Preschool education helps prevent crime: Minister

Preschool education helps prevent crime: Minister

Beyazıt Şenbük - ISTANBUL
Preschool education helps prevent crime: Minister

Individuals who have access to preschool education have a lower rate of involvement in crime, Education Minister Mahmut Özer has stated.

“Preschool education does not only increase individual skills.
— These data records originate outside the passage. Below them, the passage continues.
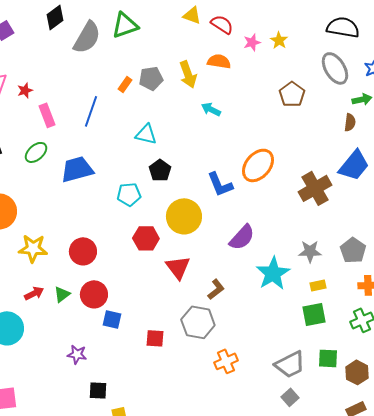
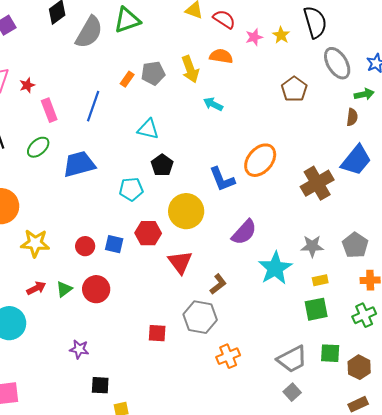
black semicircle: (343, 27) -> (315, 22), moved, turned 64
red circle: (83, 251) -> (85, 246), size x0.7
blue square: (112, 319) -> (114, 244), moved

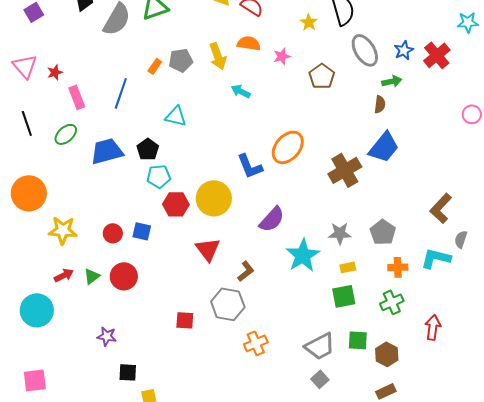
pink star: (254, 37) -> (282, 56), moved
black pentagon: (162, 165) -> (148, 149), moved
red hexagon: (148, 233) -> (176, 204), moved

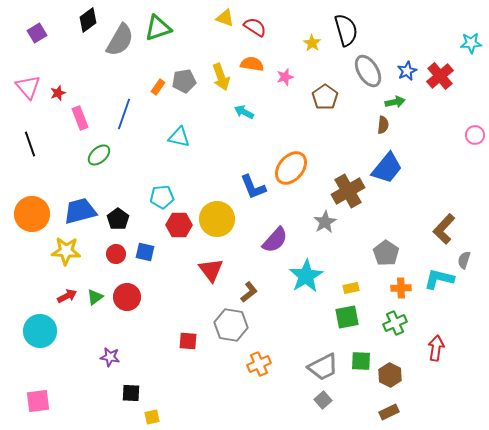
green ellipse: (66, 134) -> (99, 155), moved
black pentagon: (148, 149) -> (118, 219), moved
blue trapezoid: (107, 151) -> (80, 211), moved
gray star: (340, 233) -> (325, 222), moved, turned -30

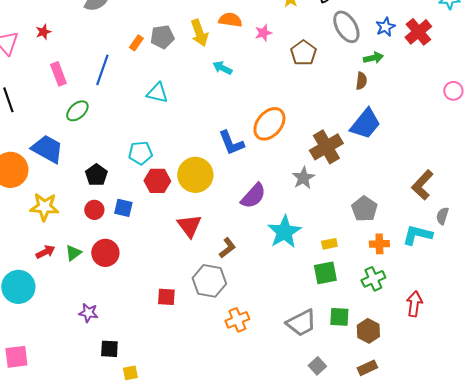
red star: (58, 93) -> (43, 32), moved
blue trapezoid: (80, 211) -> (47, 149), moved, turned 44
gray square: (323, 400) -> (317, 366), moved

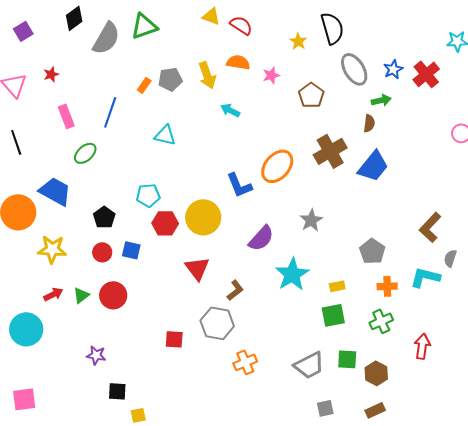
brown cross: (326, 147) -> (330, 151), moved
gray square: (317, 366) -> (325, 408), turned 30

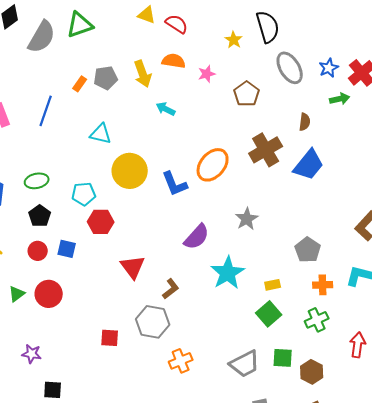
green arrow: (381, 100) -> (340, 99), moved
green ellipse: (85, 153) -> (37, 181), moved, turned 30
yellow circle: (203, 217) -> (130, 171), moved
green square: (333, 315) -> (269, 314), turned -30

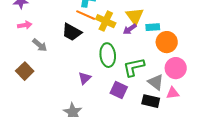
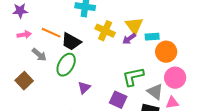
orange line: (86, 15) -> (51, 33), moved
green ellipse: (108, 55) -> (66, 65), moved, turned 35

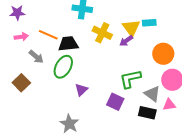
cyan rectangle: (152, 37) -> (149, 23), moved
black trapezoid: (71, 42) -> (68, 44), turned 145

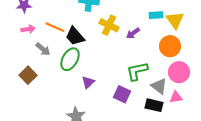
yellow triangle: (131, 28) -> (175, 20), moved
black trapezoid: (68, 44) -> (75, 36), turned -125

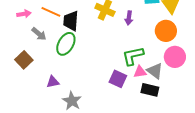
purple arrow: (133, 33) -> (129, 18), turned -48
black trapezoid: (75, 36) -> (71, 21), turned 45
purple triangle: (88, 82) -> (53, 82), moved, turned 32
pink triangle: (176, 97) -> (140, 72), moved

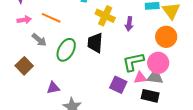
black trapezoid: (71, 21) -> (95, 43), moved
pink circle: (175, 57) -> (158, 63), moved
gray triangle: (155, 71) -> (155, 77), turned -30

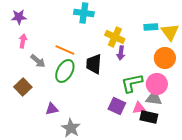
yellow cross: (105, 16) -> (115, 37), moved
orange line: (51, 18) -> (65, 50), moved
pink arrow: (24, 20) -> (23, 41), turned -72
purple arrow: (129, 24) -> (121, 53), moved
pink triangle: (140, 78) -> (139, 108), moved

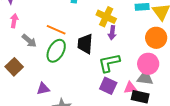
green L-shape: (132, 83) -> (109, 63), moved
We don’t only strengthen equality of opportunity by focusing on preschool education, but we also invest in raising a generation in a much better-equipped way and in becoming a much more assertive Türkiye in the second century of our republic,” Özer told reporters at Language, Culture and Civilization Awareness Seminar organized for the sixth time to contribute to the professional development of teachers in Istanbul.
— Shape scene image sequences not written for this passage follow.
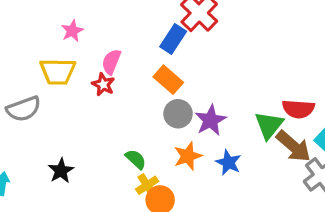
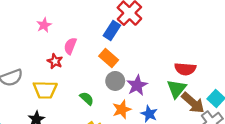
yellow trapezoid: (58, 71) -> (45, 90), moved
red star: (103, 84) -> (55, 61), moved
red semicircle: (298, 109) -> (185, 69), moved
green semicircle: (136, 159) -> (87, 98), moved

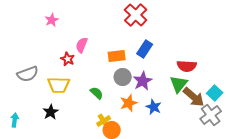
pink star: (44, 25) -> (52, 20), moved
blue rectangle: (112, 31) -> (145, 49), moved
orange rectangle: (109, 58) -> (117, 56), turned -48

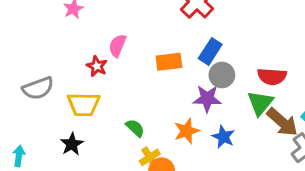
gray circle: (123, 77) -> (222, 75), moved
purple star: (143, 81) -> (207, 99), turned 30
green semicircle: (97, 93) -> (135, 128), moved

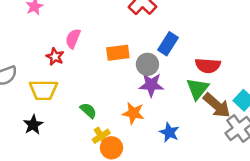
blue rectangle: (210, 51) -> (168, 44), moved
gray circle: (222, 75) -> (147, 64), moved
orange star: (187, 131) -> (133, 113), turned 30
blue star: (223, 137) -> (169, 132), moved

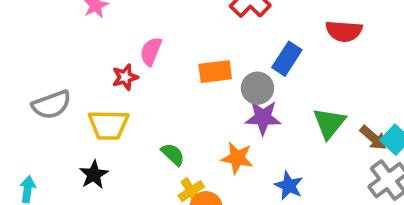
red star: (55, 57) -> (125, 77), turned 30
red semicircle: (208, 66) -> (344, 31), moved
brown arrow: (217, 105) -> (373, 138), moved, size x0.7

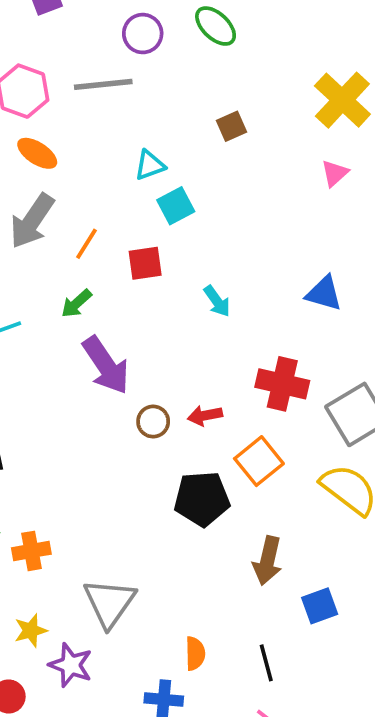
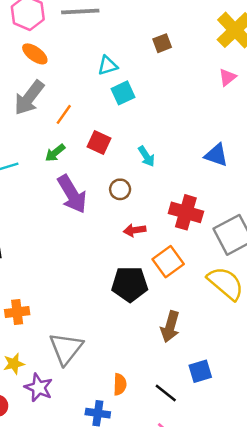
red square: (145, 263) -> (99, 142), moved, turned 30
brown circle: (153, 422) -> (120, 189), moved
blue square: (320, 606) -> (200, 371), moved
black line: (266, 663) -> (166, 393), turned -40

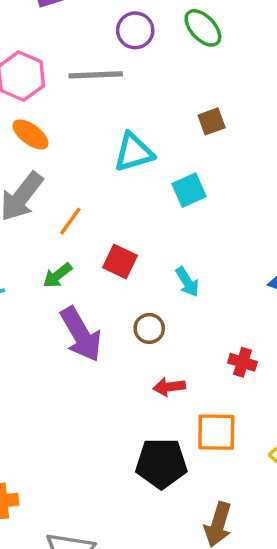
cyan triangle: (108, 66) -> (134, 152), size x1.4
cyan square: (123, 93) -> (189, 190), moved
red cross: (186, 212) -> (243, 362), size x0.6
orange square: (168, 262) -> (216, 432), turned 36

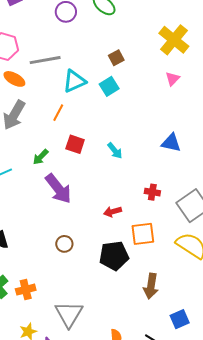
gray line: (96, 75) -> (45, 60), moved
cyan square: (189, 190) -> (109, 86), moved
orange line: (70, 221) -> (58, 113), moved
brown circle: (149, 328) -> (64, 244), moved

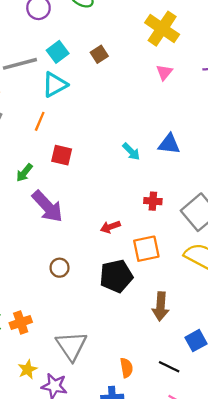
cyan square: (109, 86) -> (58, 52), moved
cyan arrow: (115, 151) -> (131, 152), moved

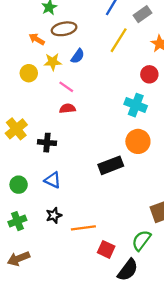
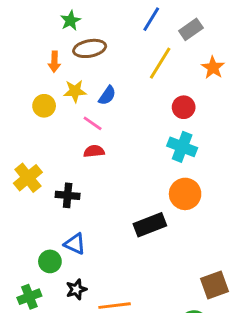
orange arrow: (37, 39) -> (54, 62), turned -119
blue semicircle: (78, 56) -> (107, 95), moved
red circle: (149, 74) -> (184, 107), moved
green circle: (19, 185) -> (50, 261), moved

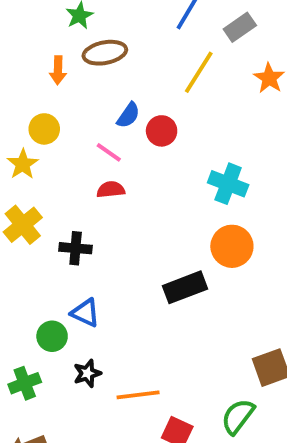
yellow star: (75, 91) -> (23, 164), moved, turned -30
red circle: (184, 107) -> (162, 131), moved

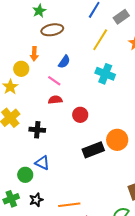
orange arrow: (58, 70) -> (34, 54), moved
red circle: (162, 131) -> (80, 115), moved
cyan cross: (228, 184) -> (105, 74), moved
orange circle: (232, 246) -> (117, 140), moved
black star: (87, 373) -> (36, 200), moved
Citizens who received preschool education often pursue higher education and get employed well, thus lower crime rates in the country, he noted.

The minister also pointed out that the schooling rate for 5-year-olds is currently 98 percent in Türkiye. “Our goal is to increase the rate above the OECD average.”

When asked about the recent discussions about giving free meals to students, Özer answered, “Currently, 1.8 million students eat for free, of which 400,000 are our preschool students.”

More than 16,000 classes in kindergartens were opened in a year within the scope of the “10,000 Schools in Primary Education” project, he stated earlier.

The project was implemented by the ministry in a bid to strengthen equality of opportunity in education by reducing differences coming from a lack of resources between schools.

“When we started this project, we set out to build 3,000 kindergartens in a year,” Özer said. “We built 2,321 independent kindergartens in one year.”

“We provided 16,100 classes to various kindergartens. Normally, five classes correspond to one kindergarten. Therefore, 16,100 classes correspond to 3,220 independent kindergartens,” the minister explained.

In the last 20 years, the schooling rate has exceeded 95 percent for the first time in the history of the country, proving that human capital has been utilized in the most efficient way in the last two decades, he added.